Contentment

When words become unclear, I shall focus with photographs. When images become inadequate, I shall be content with silence.

~ Ansel Adams

slip:4a1299.

Silence

Silence is exhilarating at first—as noise is—but there is a sweetness to silence outlasting exhilaration, akin to the sweetness of listening and the velvet of sleep.

~ Edward Hoagland

slip:4a1279.

Silence

I like my human experience served up with a little silence and restraint. Silence makes experience go further and, when it does die, gives it that dignity common to a thing one had touched and not ravished.

~ Djuna Barnes

slip:4a1229.

Silence

True silence is the rest of the mind; it is to the spirit what sleep is to the body, nourishment and refreshment.

~ William Penn

slip:4a1219.

Generous silence

Generous silence provides space for the other person to be with their own self, for you to be with them for presence to show up. It allows them to take a breath. It whispers, “this is an interesting place to be. Let’s hang out here for a moment.” […] Generous silence can allow the delicate insights of a conversation to blossom and bloom.

~ Michael Bungay Stanier

slip:4a1157.

Silence kept

For every time you regret that you did not say something, you will regret a hundred times that you did not keep your silence.

~ Leo Tolstoy

slip:4a1137.

The more you say

The more you say, the more likely you are to blow past opportunities, ignore feedback, and cause yourself suffering. The inexperienced and fearful talk to reassure themselves. The ability to listen, to deliberately keep out of a conversation and subsist without its validity is rare. Silence is a way to build strength and self-sufficiency.

~ Ryan Holiday

slip:4a988.

Silence

The universe makes a sound — is a sound. In the core of this sound there’s a silence, a silence that creates that sound, which is not its opposite, but its inseparable soul. And this silence can also be heard.

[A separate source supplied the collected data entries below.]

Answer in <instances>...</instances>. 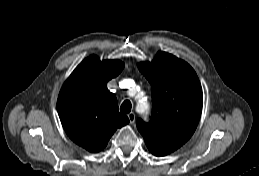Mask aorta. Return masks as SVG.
<instances>
[{
    "label": "aorta",
    "instance_id": "aorta-1",
    "mask_svg": "<svg viewBox=\"0 0 259 176\" xmlns=\"http://www.w3.org/2000/svg\"><path fill=\"white\" fill-rule=\"evenodd\" d=\"M143 105H144L145 107H147V106H148L146 102H143Z\"/></svg>",
    "mask_w": 259,
    "mask_h": 176
}]
</instances>
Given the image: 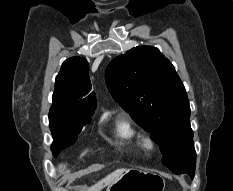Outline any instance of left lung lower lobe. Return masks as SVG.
Returning a JSON list of instances; mask_svg holds the SVG:
<instances>
[{"instance_id": "left-lung-lower-lobe-1", "label": "left lung lower lobe", "mask_w": 233, "mask_h": 191, "mask_svg": "<svg viewBox=\"0 0 233 191\" xmlns=\"http://www.w3.org/2000/svg\"><path fill=\"white\" fill-rule=\"evenodd\" d=\"M194 172H195V167L194 168H185V169H182L180 171H173L174 174H180V173H187L188 175H190L191 179L194 178Z\"/></svg>"}]
</instances>
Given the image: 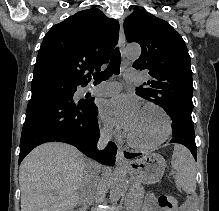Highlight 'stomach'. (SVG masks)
<instances>
[{
	"instance_id": "stomach-1",
	"label": "stomach",
	"mask_w": 219,
	"mask_h": 211,
	"mask_svg": "<svg viewBox=\"0 0 219 211\" xmlns=\"http://www.w3.org/2000/svg\"><path fill=\"white\" fill-rule=\"evenodd\" d=\"M166 165L165 159L160 154L149 153L130 161L123 169L136 175L142 183L153 184L161 180Z\"/></svg>"
}]
</instances>
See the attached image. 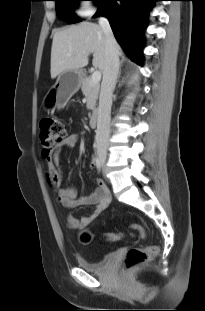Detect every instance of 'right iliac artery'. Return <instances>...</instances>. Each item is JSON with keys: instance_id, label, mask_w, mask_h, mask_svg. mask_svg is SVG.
<instances>
[{"instance_id": "82829eb1", "label": "right iliac artery", "mask_w": 205, "mask_h": 311, "mask_svg": "<svg viewBox=\"0 0 205 311\" xmlns=\"http://www.w3.org/2000/svg\"><path fill=\"white\" fill-rule=\"evenodd\" d=\"M95 165H96L97 169L100 171L102 165H101V162L97 156L95 157Z\"/></svg>"}]
</instances>
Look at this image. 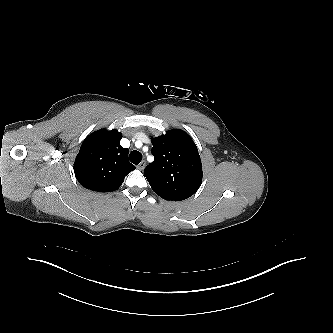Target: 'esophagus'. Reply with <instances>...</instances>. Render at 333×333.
Here are the masks:
<instances>
[{
  "label": "esophagus",
  "mask_w": 333,
  "mask_h": 333,
  "mask_svg": "<svg viewBox=\"0 0 333 333\" xmlns=\"http://www.w3.org/2000/svg\"><path fill=\"white\" fill-rule=\"evenodd\" d=\"M145 166H146V162H145V161H142V162H140V163L138 164L137 168H138L139 170H143V169L145 168Z\"/></svg>",
  "instance_id": "obj_1"
}]
</instances>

~ Etel Adnan from, Shifting the Silence to Find the Meaning: 95-Year-Old Artist, Poet, and Philosopher Etel Adnan on How to Live and How to Die

slip:4uteee1.

I am not a poet. Who knows, maybe if I were, I’d still be at a loss for words. On one hand, having read Popova’s short article I feel relieved; At the least, I’ve now noticed a person named Adnan has lived, and I’ve enjoyed a small sip of her writing. On the other hand, a gripping panic begins to rise up as it’s painfully clear that I will never make even the slightest progress in experiencing the totality of what this universe has to offer. Anyway, go take a sip.